Document layout analysis data
_ _ _ _ _

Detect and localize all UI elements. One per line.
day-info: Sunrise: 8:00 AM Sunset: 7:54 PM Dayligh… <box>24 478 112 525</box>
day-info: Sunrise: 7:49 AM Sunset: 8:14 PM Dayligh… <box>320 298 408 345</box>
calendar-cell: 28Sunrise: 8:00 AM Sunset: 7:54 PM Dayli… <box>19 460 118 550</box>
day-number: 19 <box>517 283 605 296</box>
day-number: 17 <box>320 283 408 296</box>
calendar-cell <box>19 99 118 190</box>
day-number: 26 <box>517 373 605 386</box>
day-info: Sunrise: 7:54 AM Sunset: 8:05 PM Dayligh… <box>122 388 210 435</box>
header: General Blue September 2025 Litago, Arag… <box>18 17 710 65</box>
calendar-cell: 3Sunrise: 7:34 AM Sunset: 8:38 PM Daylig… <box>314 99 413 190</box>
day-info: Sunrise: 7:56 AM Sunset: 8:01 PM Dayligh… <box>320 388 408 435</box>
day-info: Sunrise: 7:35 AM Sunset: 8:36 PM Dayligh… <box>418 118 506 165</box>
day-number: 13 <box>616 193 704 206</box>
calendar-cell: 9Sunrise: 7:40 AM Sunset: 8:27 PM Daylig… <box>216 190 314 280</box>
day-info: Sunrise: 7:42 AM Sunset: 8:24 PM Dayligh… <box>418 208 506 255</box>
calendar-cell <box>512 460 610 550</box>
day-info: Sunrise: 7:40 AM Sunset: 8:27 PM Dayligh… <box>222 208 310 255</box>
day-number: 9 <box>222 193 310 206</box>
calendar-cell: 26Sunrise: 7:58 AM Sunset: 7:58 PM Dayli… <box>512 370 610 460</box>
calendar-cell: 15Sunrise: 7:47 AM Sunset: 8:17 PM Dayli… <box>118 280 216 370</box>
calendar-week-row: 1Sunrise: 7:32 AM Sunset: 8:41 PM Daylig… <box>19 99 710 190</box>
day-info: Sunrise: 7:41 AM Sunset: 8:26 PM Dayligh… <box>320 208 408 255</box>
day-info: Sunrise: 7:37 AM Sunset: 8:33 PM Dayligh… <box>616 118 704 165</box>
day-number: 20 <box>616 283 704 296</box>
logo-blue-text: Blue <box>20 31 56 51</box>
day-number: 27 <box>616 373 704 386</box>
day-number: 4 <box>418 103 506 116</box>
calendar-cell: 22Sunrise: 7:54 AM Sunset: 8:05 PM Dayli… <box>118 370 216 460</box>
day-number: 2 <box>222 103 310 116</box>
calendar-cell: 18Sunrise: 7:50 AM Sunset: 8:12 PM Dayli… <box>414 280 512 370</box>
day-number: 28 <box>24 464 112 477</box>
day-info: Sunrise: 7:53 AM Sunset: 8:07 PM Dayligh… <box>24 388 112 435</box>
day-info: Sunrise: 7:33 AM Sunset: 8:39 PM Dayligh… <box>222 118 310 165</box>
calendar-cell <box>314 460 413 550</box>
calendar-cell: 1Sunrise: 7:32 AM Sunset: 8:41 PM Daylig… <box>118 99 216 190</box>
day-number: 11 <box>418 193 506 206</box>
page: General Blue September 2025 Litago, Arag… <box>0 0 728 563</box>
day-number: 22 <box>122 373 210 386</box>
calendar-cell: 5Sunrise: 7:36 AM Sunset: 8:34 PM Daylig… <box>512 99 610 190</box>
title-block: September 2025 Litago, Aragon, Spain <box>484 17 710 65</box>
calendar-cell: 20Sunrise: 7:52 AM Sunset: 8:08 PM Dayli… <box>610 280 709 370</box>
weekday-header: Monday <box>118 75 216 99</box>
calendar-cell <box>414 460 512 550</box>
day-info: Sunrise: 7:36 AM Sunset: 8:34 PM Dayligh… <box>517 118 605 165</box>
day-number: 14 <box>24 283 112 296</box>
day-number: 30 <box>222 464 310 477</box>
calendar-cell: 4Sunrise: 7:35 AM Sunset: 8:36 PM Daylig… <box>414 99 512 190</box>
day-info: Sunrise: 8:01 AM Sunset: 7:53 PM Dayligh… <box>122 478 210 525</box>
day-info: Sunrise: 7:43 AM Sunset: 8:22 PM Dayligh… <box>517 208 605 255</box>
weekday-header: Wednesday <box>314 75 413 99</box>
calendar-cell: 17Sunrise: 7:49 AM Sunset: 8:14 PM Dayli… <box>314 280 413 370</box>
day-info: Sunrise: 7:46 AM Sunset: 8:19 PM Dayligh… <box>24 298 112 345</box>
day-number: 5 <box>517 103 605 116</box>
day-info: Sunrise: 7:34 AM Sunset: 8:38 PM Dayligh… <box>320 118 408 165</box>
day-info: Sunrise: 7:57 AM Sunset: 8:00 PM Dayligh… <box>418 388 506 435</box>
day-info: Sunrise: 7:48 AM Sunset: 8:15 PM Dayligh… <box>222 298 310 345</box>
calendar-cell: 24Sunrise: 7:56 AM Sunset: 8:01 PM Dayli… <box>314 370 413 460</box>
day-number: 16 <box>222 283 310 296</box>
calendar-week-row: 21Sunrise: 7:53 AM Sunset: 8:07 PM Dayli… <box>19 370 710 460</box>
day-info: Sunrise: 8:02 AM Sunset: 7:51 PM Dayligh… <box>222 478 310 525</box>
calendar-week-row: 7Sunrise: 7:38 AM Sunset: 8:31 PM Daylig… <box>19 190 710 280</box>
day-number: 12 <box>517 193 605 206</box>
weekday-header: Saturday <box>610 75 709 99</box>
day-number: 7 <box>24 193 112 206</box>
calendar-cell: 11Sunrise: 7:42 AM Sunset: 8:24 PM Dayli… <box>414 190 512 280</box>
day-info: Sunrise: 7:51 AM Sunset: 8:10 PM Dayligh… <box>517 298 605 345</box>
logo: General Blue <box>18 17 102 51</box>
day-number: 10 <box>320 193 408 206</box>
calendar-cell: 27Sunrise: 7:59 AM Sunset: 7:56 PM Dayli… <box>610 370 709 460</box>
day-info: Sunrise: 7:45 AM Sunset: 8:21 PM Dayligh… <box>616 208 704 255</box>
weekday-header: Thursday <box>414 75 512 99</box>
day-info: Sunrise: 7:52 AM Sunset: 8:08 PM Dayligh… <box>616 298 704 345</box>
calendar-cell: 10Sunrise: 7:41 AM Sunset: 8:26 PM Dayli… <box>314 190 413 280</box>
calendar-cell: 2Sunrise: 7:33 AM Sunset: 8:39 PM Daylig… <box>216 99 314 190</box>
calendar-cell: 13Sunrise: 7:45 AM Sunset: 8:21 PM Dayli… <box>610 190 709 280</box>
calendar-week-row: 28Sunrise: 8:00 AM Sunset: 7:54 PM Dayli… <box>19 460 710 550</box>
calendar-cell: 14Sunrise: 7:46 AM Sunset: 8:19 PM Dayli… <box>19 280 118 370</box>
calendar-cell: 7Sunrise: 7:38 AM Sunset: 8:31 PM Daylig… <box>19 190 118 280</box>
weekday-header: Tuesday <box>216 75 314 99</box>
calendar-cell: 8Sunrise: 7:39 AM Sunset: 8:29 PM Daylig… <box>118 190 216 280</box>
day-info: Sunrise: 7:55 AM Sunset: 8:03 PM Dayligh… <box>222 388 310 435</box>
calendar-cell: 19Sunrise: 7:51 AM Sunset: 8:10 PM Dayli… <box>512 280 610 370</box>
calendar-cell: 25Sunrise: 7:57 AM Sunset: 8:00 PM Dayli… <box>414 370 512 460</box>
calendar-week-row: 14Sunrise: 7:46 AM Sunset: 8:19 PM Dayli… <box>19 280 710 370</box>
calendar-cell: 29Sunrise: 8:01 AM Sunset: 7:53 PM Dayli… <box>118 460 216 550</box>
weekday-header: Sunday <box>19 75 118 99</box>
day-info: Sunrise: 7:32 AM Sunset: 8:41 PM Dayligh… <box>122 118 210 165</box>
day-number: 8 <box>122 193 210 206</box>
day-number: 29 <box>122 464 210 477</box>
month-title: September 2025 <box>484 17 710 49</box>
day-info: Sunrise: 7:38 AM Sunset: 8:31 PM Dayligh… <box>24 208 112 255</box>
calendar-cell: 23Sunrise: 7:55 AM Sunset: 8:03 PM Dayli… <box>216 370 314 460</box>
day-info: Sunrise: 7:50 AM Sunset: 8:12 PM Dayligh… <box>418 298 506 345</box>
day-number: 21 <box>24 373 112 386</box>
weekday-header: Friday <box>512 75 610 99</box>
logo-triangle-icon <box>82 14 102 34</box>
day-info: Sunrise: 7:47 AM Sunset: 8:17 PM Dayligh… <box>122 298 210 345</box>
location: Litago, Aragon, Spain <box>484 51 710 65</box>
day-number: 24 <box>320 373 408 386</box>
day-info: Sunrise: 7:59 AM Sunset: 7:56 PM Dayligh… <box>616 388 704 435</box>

_ _ _ _ _

▸ TASK BRIEF
Of the lines above, show those in which "weekday" appears.

▸ WRITTEN ANSWER
weekday-header: Monday <box>118 75 216 99</box>
weekday-header: Wednesday <box>314 75 413 99</box>
weekday-header: Saturday <box>610 75 709 99</box>
weekday-header: Thursday <box>414 75 512 99</box>
weekday-header: Tuesday <box>216 75 314 99</box>
weekday-header: Sunday <box>19 75 118 99</box>
weekday-header: Friday <box>512 75 610 99</box>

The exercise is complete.